Knowing the right data enrichment techniques is crucial

In 'The Enrichment Game,' the latest book by 'Data Guy' Doug Needham, you'll learn why and how to cull data to gain valuable insights and a business advantage.

In his new book The Enrichment Game: A Story About Making Data Powerful (Sept. 2021, Technics), author Doug Needham, "The Data Guy," teaches the rules of the game that turns raw data into an important business asset. Here, read the introduction to this new book on how the right data enrichment techniques in the right hands can give you a business advantage.

Editor's note: The following is condensed from the original to better fit this format.

From the Uber app that manages your transportation, to the social media application that allows you to stay in touch with your distant friends and family, it's clear that software applications run the world. Each of these applications is continuously generating data.

To win the enrichment game, organizations must take that data and do something useful with it. Organizations must understand how all of this complex data can work together to answer questions, do research, provide insight, forecast the future and recommend new ways of doing business. To do this successfully, data from one application needs to be enriched with data from other applications.

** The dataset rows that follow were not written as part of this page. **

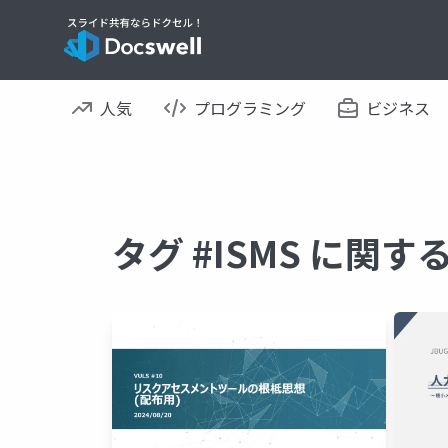
人気
プログラミング
ビジネス
タグ #ISMS に関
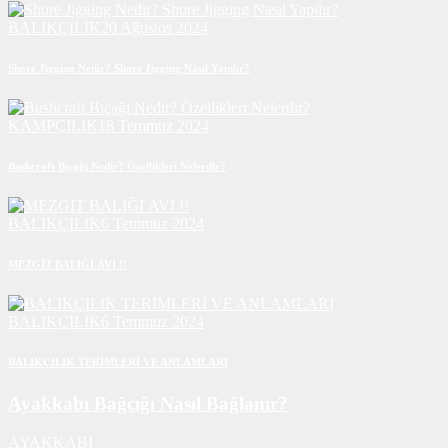
BALIKÇILIK
20 Ağustos 2024
Shore Jigging Nedir? Shore Jigging Nasıl Yapılır?
KAMPÇILIK
18 Temmuz 2024
Bushcraft Bıçağı Nedir? Özellikleri Nelerdir?
BALIKÇILIK
6 Temmuz 2024
MEZGİT BALIĞI AVI !!
BALIKÇILIK
6 Temmuz 2024
BALIKÇILIK TERİMLERİ VE ANLAMLARI
Ayakkabı Bağcığı Nasıl Bağlanır?
AYAKKABI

Those who can do this successfully can show data in ways that are unexpected and surprising.

The enrichment game has two goals. The first is to demonstrate the value of the data our organizations spend so much money to gather, protect and, in some cases, share. The second is to enrich the data available to a business by showing more context about the meaning of the data. Data strategists, data architects, data scientists, business analysts and business intelligence designers all play the game. Chief data officers oversee it, and the winner or loser of the game is the business itself.

First steps to understanding data enrichment

To understand the enrichment game, we need to know how data specialists differ from software developers in their approach to data.

Software developers create applications to meet the narrow and focused needs of those who need a product developed. A business or enterprise has a portfolio of multiple applications, each meeting the needs of its customers in some unique way. Each application has a constrained set of functions, just like the individual pieces in chess. But unlike in chess, if a new set of functions is needed, a new application can be created, or new components added to the existing application. When a software developer works with data, he or she needs the data to be available to a specific application for a specific purpose.

Book cover for 'The Enrichment Game'Learn more about this book
from Technics Publications

On the other hand, data specialists want to use all applications' data holistically to further the organization's broader goals. This requires data to be available to anyone who needs it within an organization, not just within the confines of a single application. We must take the data we have and make it better and easier to use. Data architects will design new platforms where the data can go. Data engineers will move the data from the applications to the enrichment platform. Knowledge workers like business analysts and data scientists will create new data products. We want to use data to solve problems not identified in the original specification of the software application. The data of an organization represents both the customer and the future. Using it poorly, not using it at all or creating data models that prevent future use cases that are known, hampers the progress that can be made with the data.

For this to happen, each application must share some subset of the data it manages. But rarely is application system data stored in a manner that is conducive to reporting and analytics. And when data specialists seek to gather that data to report on any application system, it tends to interfere with the performance of that application.

Thus, the goals of software development and data analytics may seem to be at odds. Therefore, it is always a best practice to separate operational systems from reporting systems. An operational system like an application is perfect for meeting the needs of our customers. A reporting system takes data from various applications along with some data not created within our applications and enriches the data to create further insights about what needs our customers have.

These two goals -- of compartmentalization and isolation for the application developer and openness and distribution for the data architect -- require a balance. Data moving from one application to another requires a governance strategy that allows for accurate data usage in both applications. When the same data is used by more than one application and for reporting, analysis and enrichment, the complexity increases.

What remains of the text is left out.